Collected data
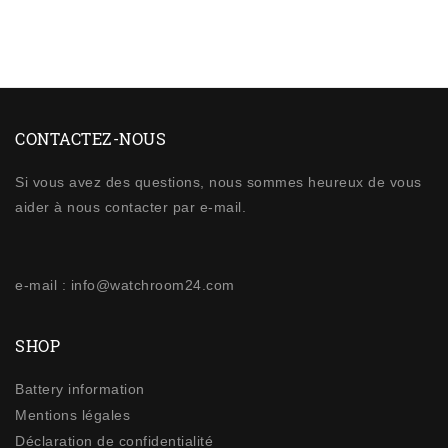
CONTACTEZ-NOUS
Si vous avez des questions, nous sommes heureux de vous
aider à nous contacter par e-mail.
e-mail : info@watchroom24.com
SHOP
Battery information
Mentions légales
Déclaration de confidentialité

• _EXERCISE BRIEF_:
With "mail" as the search string, filter the records and return each line that has it.

• _EXERCISE OUTPUT_:
aider à nous contacter par e-mail.
e-mail : info@watchroom24.com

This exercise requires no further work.